Monday 27 August 2012

Morning After

This is uncomfortably akward. Not like theres any comfortable akwardness, but still...
Im not very good in tense situations. I feel like i need to say something. And i dont. So most of the time, i end up saying stuff that aggravates the situation. Waayyy aggravates.
I cant shut up about this. Ive got to say something.
Now hes uncomfortable as well.
Yeah run away. Like you did at 5 this morning. Like you keep doing.
We have to talk about this. I dont want to fight with you.
I dont want to lose your friendship.

I mean, i wont die, but it wont be fun either.
I suspect maybe I... 

Damn.
Love is a pretty strong word.

I dont want to rush this.

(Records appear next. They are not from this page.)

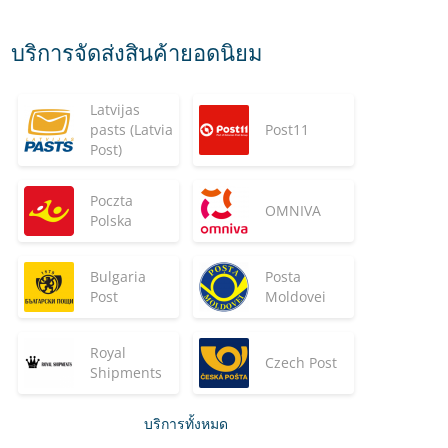
บริการจัดส่งสินค้ายอดนิยม
Latvijas
pasts (Latvia
Post11
Post)
Poczta
OMNIVA
Polska
Bulgaria
Posta
Post
Moldovei
Royal
Czech Post
Shipments
บริการทั้งหมด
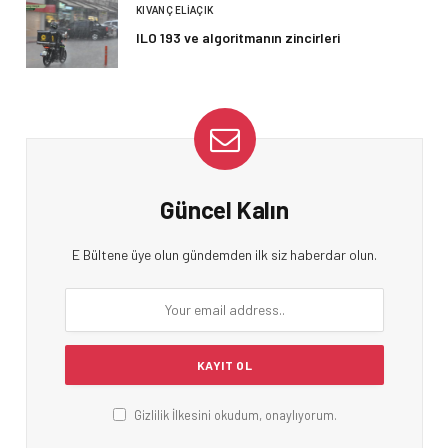
KIVANÇ ELIAÇIK
ILO 193 ve algoritmanın zincirleri
Güncel Kalın
E Bültene üye olun gündemden ilk siz haberdar olun.
Gizlilik İlkesini okudum, onaylıyorum.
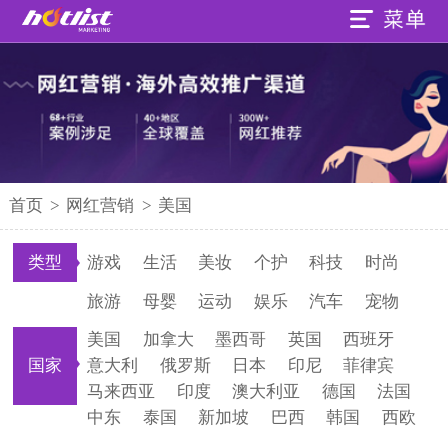
首页
>
网红营销
>
美国
类型
游戏
生活
美妆
个护
科技
时尚
旅游
母婴
运动
娱乐
汽车
宠物
美国
加拿大
墨西哥
英国
西班牙
国家
意大利
俄罗斯
日本
印尼
菲律宾
马来西亚
印度
澳大利亚
德国
法国
中东
泰国
新加坡
巴西
韩国
西欧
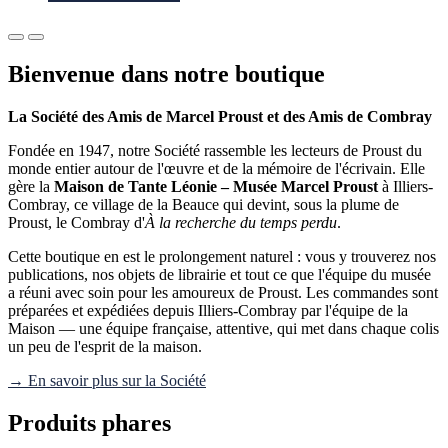
Bienvenue dans notre boutique
La Société des Amis de Marcel Proust et des Amis de Combray
Fondée en 1947, notre Société rassemble les lecteurs de Proust du
monde entier autour de l'œuvre et de la mémoire de l'écrivain. Elle
gère la
Maison de Tante Léonie – Musée Marcel Proust
à Illiers-
Combray, ce village de la Beauce qui devint, sous la plume de
Proust, le Combray d'
À la recherche du temps perdu
.
Cette boutique en est le prolongement naturel : vous y trouverez nos
publications, nos objets de librairie et tout ce que l'équipe du musée
a réuni avec soin pour les amoureux de Proust. Les commandes sont
préparées et expédiées depuis Illiers-Combray par l'équipe de la
Maison — une équipe française, attentive, qui met dans chaque colis
un peu de l'esprit de la maison.
→ En savoir plus sur la Société
Produits phares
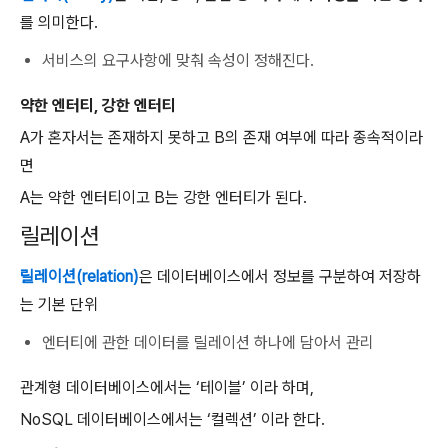
를 의미한다.
서비스의 요구사항에 맞춰 속성이 정해진다.
약한 엔터티, 강한 엔터티
A가 혼자서는 존재하지 못하고 B의 존재 여부에 따라 종속적이라
면
A는 약한 엔터티이고 B는 강한 엔터티가 된다.
릴레이션
릴레이션(relation)
은 데이터베이스에서 정보를 구분하여 저장하
는 기본 단위
엔터티에 관한 데이터를 릴레이션 하나에 담아서 관리
관계형 데이터베이스에서는 ‘테이블’ 이라 하며,
NoSQL 데이터베이스에서는 ‘컬렉션’ 이라 한다.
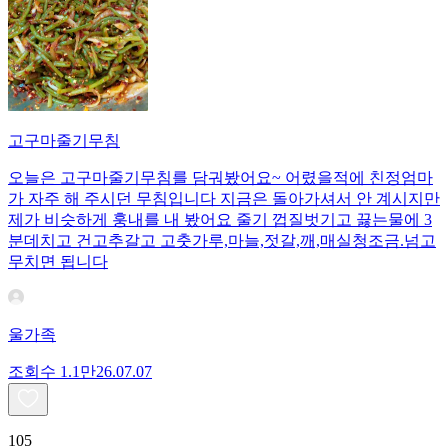
고구마줄기무침
오늘은 고구마줄기무침를 담궈봤어요~ 어렸을적에 친정엄마
가 자주 해 주시던 무침입니다 지금은 돌아가셔서 안 계시지만
제가 비슷하게 훙내를 내 봤어요 줄기 껍질벗기고 끓는물에 3
분데치고 건고추갈고 고춧가루,마늘,젓갈,깨,매실청조금.넘고
무치면 됩니다
울가족
조회수
1.1만
26.07.07
105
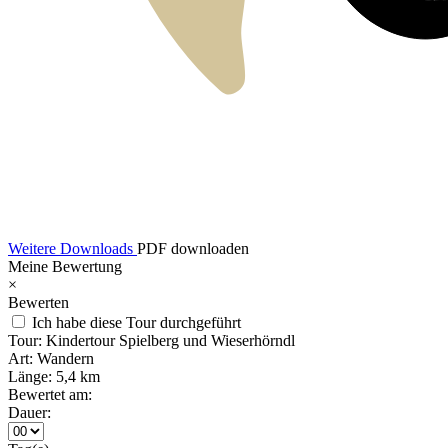
Weitere Downloads
PDF downloaden
Meine Bewertung
×
Bewerten
Ich habe diese Tour durchgeführt
Tour:
Kindertour Spielberg und Wieserhörndl
Art:
Wandern
Länge:
5,4 km
Bewertet am:
Dauer:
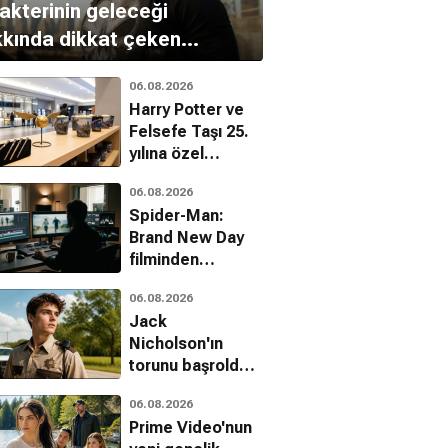
akterinin geleceği
kında dikkat çeken
klamalar
06.08.2026
Harry Potter ve
Felsefe Taşı 25.
yılına özel
koleksiyonla
06.08.2026
sinemalara
Spider-Man:
dönüyor
Brand New Day
filminden
çıkarılan sahneler
06.08.2026
belli oldu
Jack
Nicholson'ın
torunu başrolde:
The Deputy'den
06.08.2026
ilk fragman
Prime Video'nun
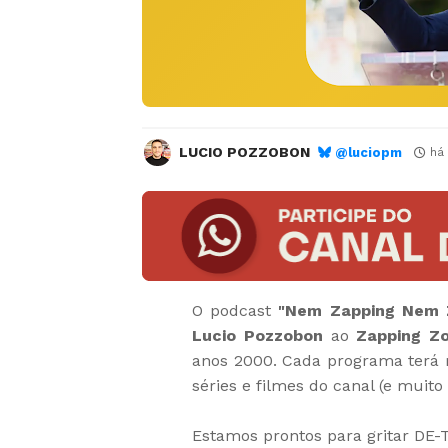
LUCIO POZZOBON
@luciopm
há
O podcast
"Nem Zapping Nem 
Lucio Pozzobon
ao
Zapping Z
anos 2000. Cada programa terá m
séries e filmes do canal (e muit
Estamos prontos para gritar DE-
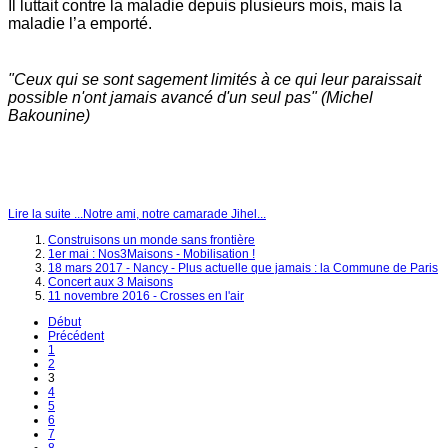
Il luttait contre la maladie depuis plusieurs mois, mais la
maladie l’a emporté.
"Ceux qui se sont sagement limités à ce qui leur paraissait
possible n'ont jamais avancé d'un seul pas" (Michel
Bakounine)
Lire la suite ...Notre ami, notre camarade Jihel...
Construisons un monde sans frontière
1er mai : Nos3Maisons - Mobilisation !
18 mars 2017 - Nancy - Plus actuelle que jamais : la Commune de Paris
Concert aux 3 Maisons
11 novembre 2016 - Crosses en l'air
Début
Précédent
1
2
3
4
5
6
7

Its too soon to rule out the possibility of a rebound reaction. I just have to be sure.

I have to be sure.

Last night.
Last night was not the first time last night happened, if you get what i mean.
And i wasnt exactly surprised. I was kinda expecting it.

Maybe I wanted it.

Maybe.

But somebody had to be sensible. And for once in my life, i did the sensible thing. For once.

It didnt come easy.

What, you think I was asleep??!
For a smart guy you can be awfully dense.

Awfully.

I dont want to do this under these circumstances. Because we both know how this is going to play out.
I leave here after we 'do something fun', like im going to see you again and we both know thats a lot of bullshit because we wont be able to stand each other.
We wouldnt be able to stand ourselves.

Youre not someone Id want to lose over a night. No.

What you are.
You are someone id like to do everything right with. For once in my life. Everything right, every correct process.
Every one of them. Over and over again.

Its not quite as scary anymore.

Now Im being melodramatic, so Ill just stop.
I hope you read this...

1 comment:

  1. You got skills, better than me actually. Thats awesome.
    You got poetry skills, i just tell stories.